- [Data records]:
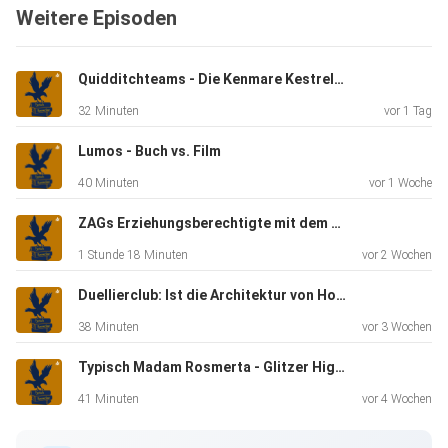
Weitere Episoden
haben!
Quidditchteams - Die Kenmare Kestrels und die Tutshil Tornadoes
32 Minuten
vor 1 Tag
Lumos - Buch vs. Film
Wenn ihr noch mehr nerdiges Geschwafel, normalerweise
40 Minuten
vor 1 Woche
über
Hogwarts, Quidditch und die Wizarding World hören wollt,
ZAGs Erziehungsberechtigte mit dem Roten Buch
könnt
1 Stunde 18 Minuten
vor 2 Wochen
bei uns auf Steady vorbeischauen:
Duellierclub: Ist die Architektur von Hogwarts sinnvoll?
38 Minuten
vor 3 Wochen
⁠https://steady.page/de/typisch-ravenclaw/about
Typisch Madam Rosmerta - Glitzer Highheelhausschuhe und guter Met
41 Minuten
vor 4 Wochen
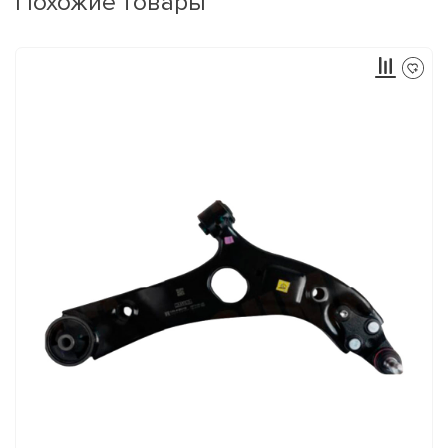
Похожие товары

- [Task prompt]:
Read the records above. Show each line that has the string "Wochen".

- [Task output]:
vor 2 Wochen
vor 3 Wochen
vor 4 Wochen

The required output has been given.